It looks as though the music and film industries are about to get help from the British government in their drive to combat illegal file sharers. If measures currently being proposed make it to law, ISPs will be forced to police their users, and ban persistent downloaders from accessing the Internet.
Echoing what has already happened in France on a smaller scale, the British government is considering making it a requirement for Internet Service Providers to monitor all traffic going through their systems, and take action against people found to have downloaded anything illegally.
The Times newspaper has obtained a green paper which sets out the intentions of the government to take a more active role in preventing illegal downloads, and legislate against the perpetrators.
Firms who offer broadband services to British consumers would all be liable under the new laws, and be prosecuted if they failed to adhere to the new guidelines.
A draft copy of this green paper, obtained by The Times, states:
“We will move to legislate to require internet service providers to take action on illegal file-sharing.”
These new proposals seems to be going totally over the heads of the ISPs, who have for the last few months been trying to arrange a voluntary scheme with the entertainment industry.
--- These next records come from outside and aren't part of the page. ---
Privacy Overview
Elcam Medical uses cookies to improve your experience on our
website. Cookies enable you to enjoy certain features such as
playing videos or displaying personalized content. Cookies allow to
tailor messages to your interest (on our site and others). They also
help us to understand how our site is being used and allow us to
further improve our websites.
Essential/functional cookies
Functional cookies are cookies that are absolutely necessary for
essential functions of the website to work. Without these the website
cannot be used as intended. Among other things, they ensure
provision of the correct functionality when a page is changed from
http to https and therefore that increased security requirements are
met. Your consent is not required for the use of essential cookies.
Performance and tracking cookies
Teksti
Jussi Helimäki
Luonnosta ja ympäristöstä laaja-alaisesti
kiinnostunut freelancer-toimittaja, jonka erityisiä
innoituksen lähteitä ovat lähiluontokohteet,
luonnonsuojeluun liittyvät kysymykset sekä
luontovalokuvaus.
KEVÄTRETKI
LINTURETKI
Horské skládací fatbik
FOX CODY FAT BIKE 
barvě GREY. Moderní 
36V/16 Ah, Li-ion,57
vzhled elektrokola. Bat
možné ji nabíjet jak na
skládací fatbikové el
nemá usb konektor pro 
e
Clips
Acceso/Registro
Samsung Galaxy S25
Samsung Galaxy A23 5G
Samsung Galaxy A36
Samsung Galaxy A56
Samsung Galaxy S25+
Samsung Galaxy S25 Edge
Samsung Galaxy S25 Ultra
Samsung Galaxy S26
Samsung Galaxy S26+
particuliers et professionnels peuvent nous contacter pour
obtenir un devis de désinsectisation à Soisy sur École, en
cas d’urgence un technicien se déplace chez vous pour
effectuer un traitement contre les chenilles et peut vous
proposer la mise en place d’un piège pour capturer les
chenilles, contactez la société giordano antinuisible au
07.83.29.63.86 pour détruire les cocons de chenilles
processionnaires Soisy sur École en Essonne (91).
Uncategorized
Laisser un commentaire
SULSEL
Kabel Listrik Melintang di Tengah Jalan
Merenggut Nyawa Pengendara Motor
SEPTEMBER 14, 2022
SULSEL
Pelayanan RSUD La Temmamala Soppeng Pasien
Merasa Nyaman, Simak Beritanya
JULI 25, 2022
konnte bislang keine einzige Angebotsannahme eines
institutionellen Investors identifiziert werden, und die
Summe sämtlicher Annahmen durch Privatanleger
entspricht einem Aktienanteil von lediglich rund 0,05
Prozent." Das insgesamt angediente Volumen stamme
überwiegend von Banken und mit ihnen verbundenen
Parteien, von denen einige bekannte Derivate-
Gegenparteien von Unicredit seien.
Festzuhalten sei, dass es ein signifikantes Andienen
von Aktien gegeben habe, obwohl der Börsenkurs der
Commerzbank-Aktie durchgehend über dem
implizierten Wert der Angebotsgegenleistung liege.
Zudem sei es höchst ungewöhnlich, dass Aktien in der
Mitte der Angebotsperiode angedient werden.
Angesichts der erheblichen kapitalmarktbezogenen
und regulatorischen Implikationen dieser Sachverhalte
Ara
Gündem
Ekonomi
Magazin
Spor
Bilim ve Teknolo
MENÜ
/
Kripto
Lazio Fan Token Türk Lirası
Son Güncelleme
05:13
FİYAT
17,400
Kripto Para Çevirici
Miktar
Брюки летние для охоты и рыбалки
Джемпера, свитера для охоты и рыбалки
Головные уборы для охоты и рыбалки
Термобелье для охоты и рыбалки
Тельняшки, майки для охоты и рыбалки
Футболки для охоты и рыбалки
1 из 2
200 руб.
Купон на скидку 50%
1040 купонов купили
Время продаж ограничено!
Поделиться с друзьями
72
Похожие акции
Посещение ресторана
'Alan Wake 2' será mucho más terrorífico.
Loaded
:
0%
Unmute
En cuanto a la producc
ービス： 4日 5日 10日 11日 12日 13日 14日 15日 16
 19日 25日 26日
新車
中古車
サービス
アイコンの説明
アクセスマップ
No agreement has yet been reached on that score, after a failure to concur on the best way to arbitrate on cases where people claim innocence, such as that pirates piggybacked on to their connection.
This seems a bit loopy, as the British government can’t truly expect ISPs to monitor every single packet of information which passes through their hands. Even if they did agree, and manage to get a system in place capable of it, there are estimated to be six million people who download copyrighted material on a regular basis in the UK, which is a lot of people to target overnight.
Also, why should ISPs be expected to be liable for file sharing when none of the content being downloaded, either legally or otherwise is stored on their servers?